High Genetic Diversity of HIV-1 and Active Transmission Clusters among Male-to-Male Sexual Contacts (MMSCs) in Zhuhai, China

Viruses 2023, 15(9), 1947; https://doi.org/10.3390/v15091947
by Yi Zhou 1,2,†, Mingting Cui 3,†, Zhongsi Hong 4, Shaoli Huang 5, Shuntai Zhou 6, Hang Lyu 2, Jiarun Li 2, Yixiong Lin 2, Huitao Huang 2, Weiming Tang 7,8,9, Caijun Sun 3,10,* and Wenyan Huang 2,*
Reviewer 1:
Reviewer 2:
Reviewer 3: Anonymous
Viruses 2023, 15(9), 1947; https://doi.org/10.3390/v15091947
Submission received: 3 August 2023 / Revised: 15 September 2023 / Accepted: 16 September 2023 / Published: 18 September 2023
(This article belongs to the Section Human Virology and Viral Diseases)

Round 1

Reviewer 1 Report

The reviewer has no significant remarks on the manuscript. The study was carried out in a classical style. Reasonably and logically used standard laboratory and bioinformatics methods of analysis. The results obtained are described qualitatively and clearly, the conclusions drawn are justified.

However, there are a few minor remarks that require corrections.

1. The authors in several places (lines 36 and 158) mistakenly write CRF01_BC instead of CFR07_BC. It is necessary to correct this, and also check the other names of CRFs im manuscript.

2. In line 37, the authors refer to CRF79_0107 as a new subtype. This is an unfortunate formulation, since for HIV there are exact definitions of what is a subtype. In this case, it is better to use the wording "genetic variant" for example.

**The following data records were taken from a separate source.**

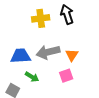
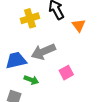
orange triangle: (72, 55) -> (79, 25), moved

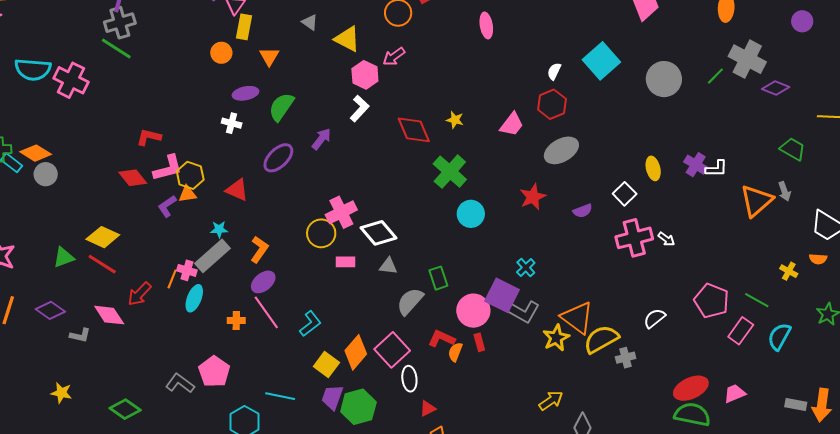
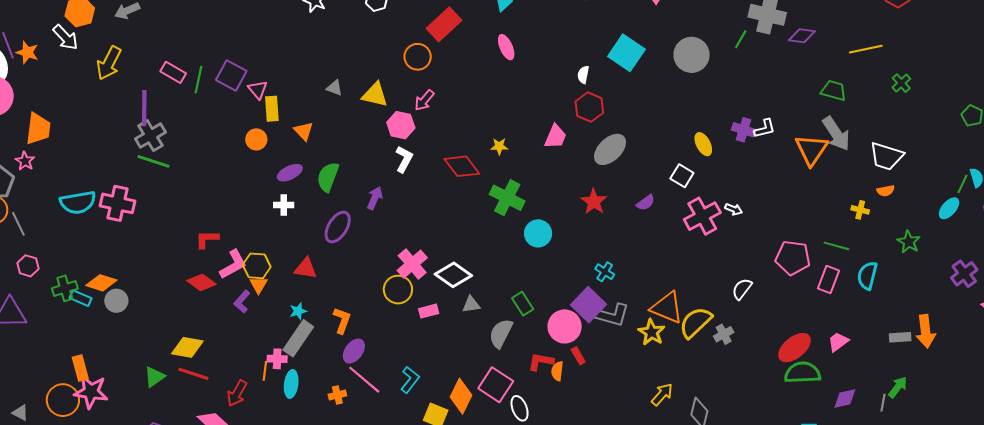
gray arrow: (785, 191) -> (836, 134), size x1.8
orange triangle: (187, 194) -> (259, 285), turned -36
purple square: (502, 295) -> (588, 305), turned 32

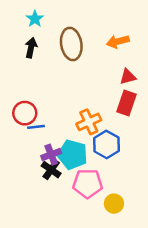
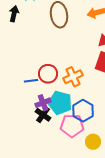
black arrow: (31, 48) -> (14, 14), moved
red circle: (25, 113) -> (48, 74), moved
blue hexagon: (106, 145) -> (83, 111), moved

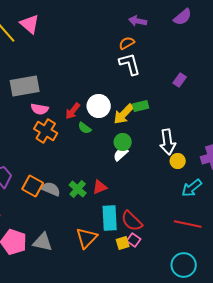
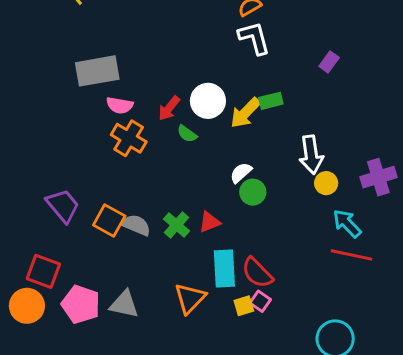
green circle: (123, 142) -> (253, 192), moved
cyan arrow: (192, 188) -> (347, 224), turned 85
red line: (188, 224) -> (352, 255), moved

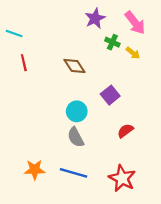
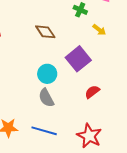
yellow arrow: (133, 53) -> (99, 30), moved
purple square: (110, 95) -> (78, 59), size x1.4

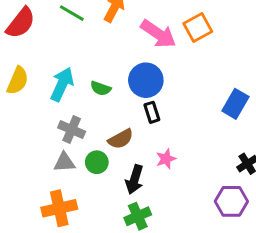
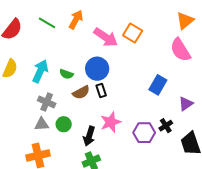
orange square: (198, 28) -> (133, 33), turned -30
brown semicircle: (121, 139) -> (81, 92), moved
pink star: (166, 159) -> (111, 122), size x1.5
purple hexagon: (231, 201) -> (144, 133), moved

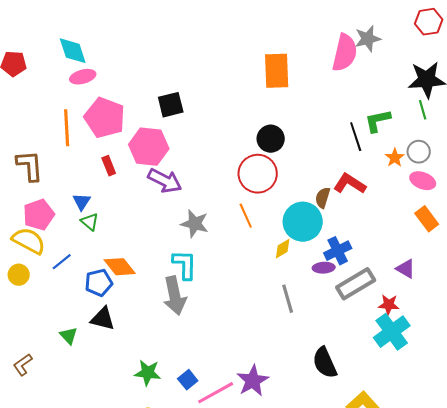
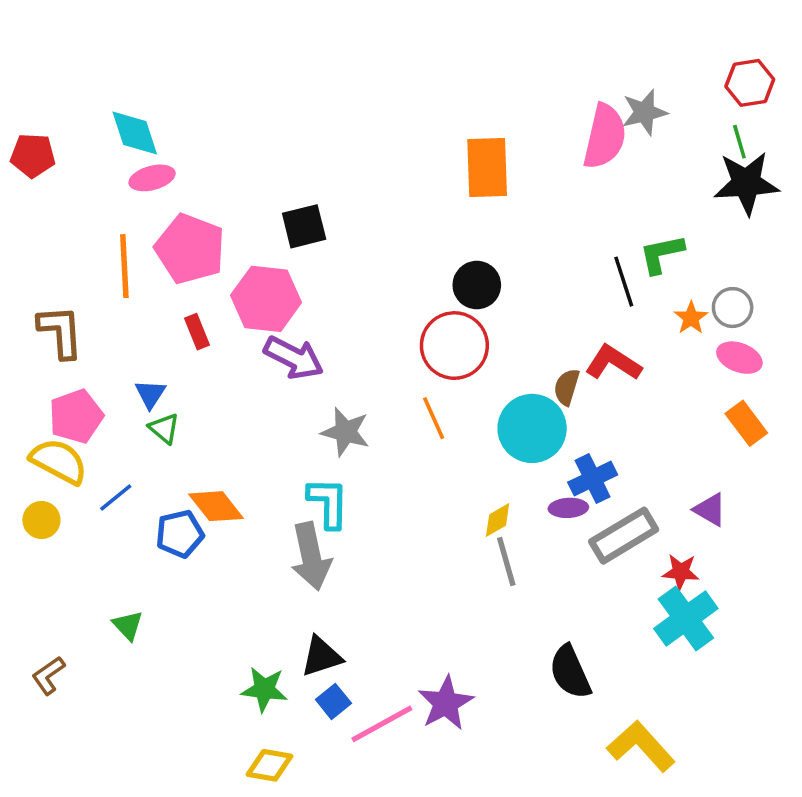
green line: (423, 110) -> (739, 142), moved
yellow diamond: (283, 249) -> (498, 520), moved
black triangle: (103, 319) -> (321, 656), moved, turned -32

3. Authors indicate that as part of their work, they performed analysis and received 190 nucleotide sequences of HIV. In addition, the authors write that one of the goals of the work was to develop effective monitoring of HIV transmission and prevention strategies. At the same time, the authors did not deposit the resulting HIV sequences in public databases (Genbank). This reduces the significance of the work, since others will not be able to apply this information in their future work in the direction of the HIV molecular epidemiology.

Author Response

  1. The authors in several places (lines 36 and 158) mistakenly write CRF01_BC instead of CFR07_BC. It is necessary to correct this, and also check the other names of CRFs im manuscript.

We thank the reviewer for the suggestion. These mistakes were revised in the resubmitted manuscript.

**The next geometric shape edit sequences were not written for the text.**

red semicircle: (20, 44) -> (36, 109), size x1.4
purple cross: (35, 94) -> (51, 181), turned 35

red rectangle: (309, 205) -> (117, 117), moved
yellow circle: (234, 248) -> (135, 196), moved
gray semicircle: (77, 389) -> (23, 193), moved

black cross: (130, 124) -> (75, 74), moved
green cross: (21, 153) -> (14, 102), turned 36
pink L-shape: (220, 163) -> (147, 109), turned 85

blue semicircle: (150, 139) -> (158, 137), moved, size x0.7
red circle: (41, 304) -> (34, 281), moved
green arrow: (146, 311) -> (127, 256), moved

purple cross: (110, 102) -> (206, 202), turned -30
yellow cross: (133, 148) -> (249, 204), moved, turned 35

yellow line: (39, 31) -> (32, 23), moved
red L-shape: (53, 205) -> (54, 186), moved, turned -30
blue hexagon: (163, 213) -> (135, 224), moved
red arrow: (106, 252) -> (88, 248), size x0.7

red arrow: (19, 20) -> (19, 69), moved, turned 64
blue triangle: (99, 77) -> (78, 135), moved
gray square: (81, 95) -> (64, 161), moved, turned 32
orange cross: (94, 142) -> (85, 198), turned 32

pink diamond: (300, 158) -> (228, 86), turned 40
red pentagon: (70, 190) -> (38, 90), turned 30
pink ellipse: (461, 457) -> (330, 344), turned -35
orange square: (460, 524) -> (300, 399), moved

  1. In line 37, the authors refer to CRF79_0107 as a new subtype. This is an unfortunate formulation, since for HIV there are exact definitions of what is a subtype. In this case, it is better to use the wording "genetic variant" for example.

We thank the reviewer for the suggestion. This mistake was revised in the resubmitted manuscript.

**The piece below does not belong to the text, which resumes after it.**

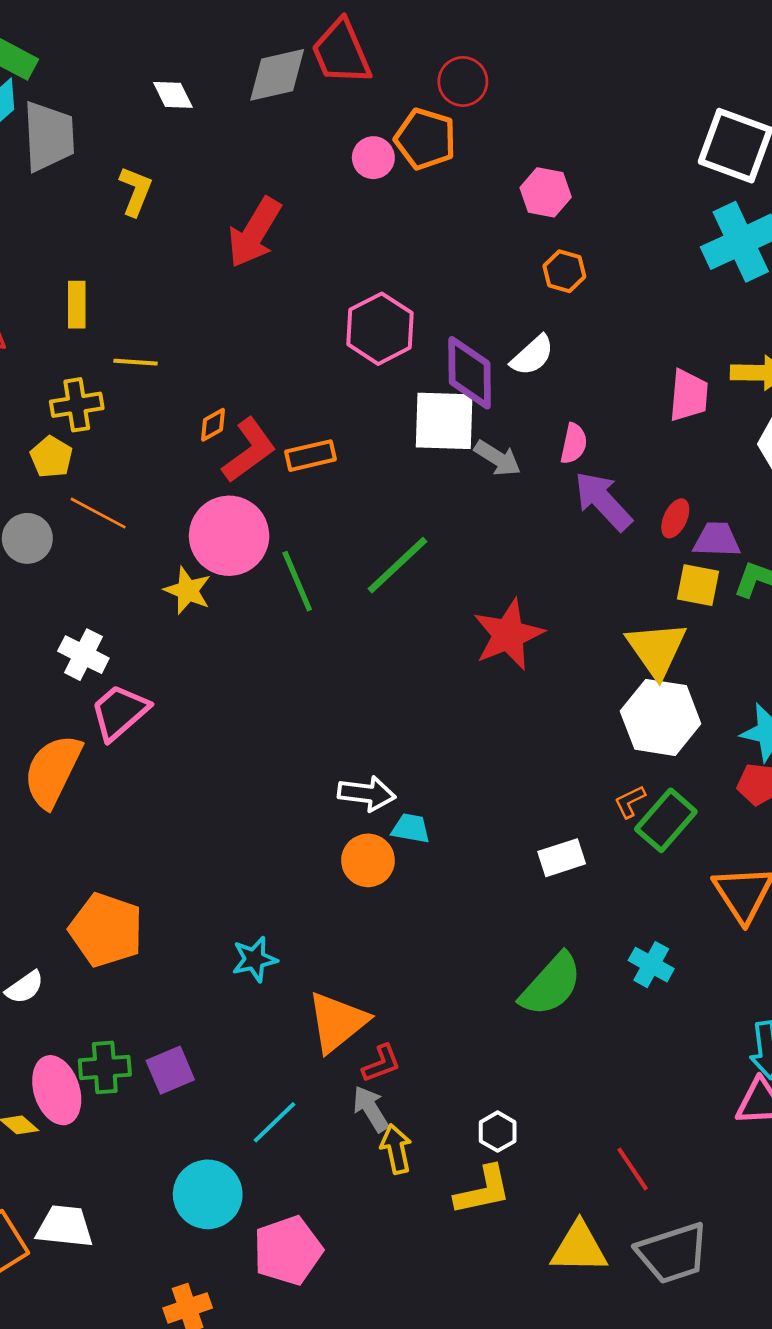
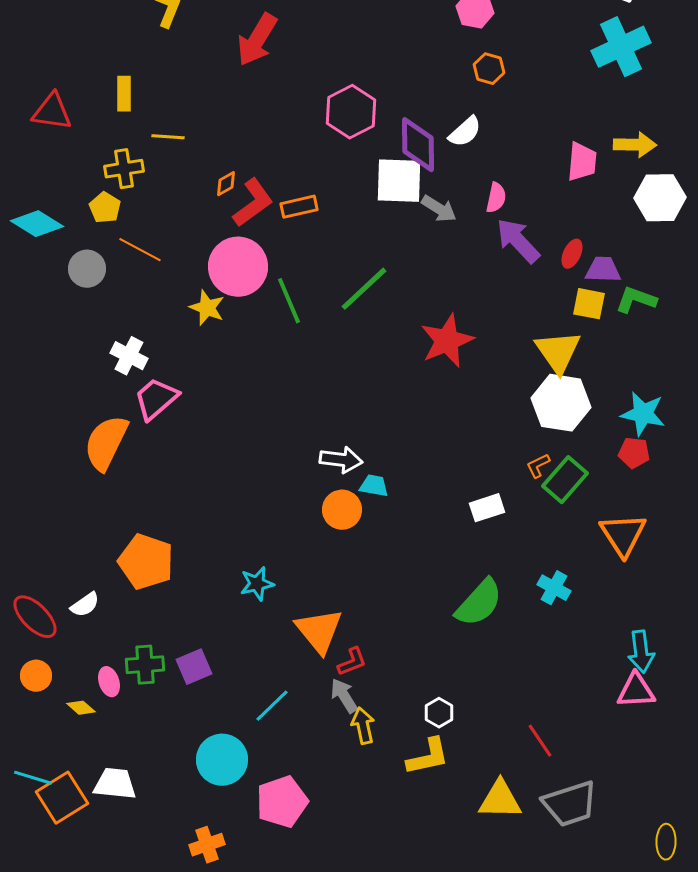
orange triangle: (337, 1022) -> (319, 631), turned -30
pink ellipse: (57, 1090) -> (109, 682), size x0.6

  1. Authors indicate that as part of their work, they performed analysis and received 190 nucleotide sequences of HIV. In addition, the authors write that one of the goals of the work was to develop effective monitoring of HIV transmission and prevention strategies. At the same time, the authors did not deposit the resulting HIV sequences in public databases (Genbank). This reduces the significance of the work, since others will not be able to apply this information in their future work in the direction of the HIV molecular epidemiology.

We thank the reviewer for the suggestion. The raw data are not publicly available to protect individuals’ privacy and due to restrictions imposed by the data use agreements.

Reviewer 2 Report

Zhou et al. conducted molecular surveillance of HIV-1 genotypes and recombinants, as well as tested for recent infection status, among MSM in Zhuhai. A number of findings are important as part of this study, including a large fraction (>10%) of recent infections that did not contribute to transmission clusters, suggesting ongoing transmission clusters are under-investigated. Additionally, the association of young students with these recent infections is important. However, I do have some major concerns that need to be addressed.

 

Major comments:

 

Overall:

 

·       Grammar issues throughout this manuscript (particularly in the discussion) make it very difficult to read.

 

Abstract:

 

·       Need to define RITA (line 33)

 

·       “Prompt public health measures are needed to contain the outbreak of CRF79_0107 in China.” (lines 40-41)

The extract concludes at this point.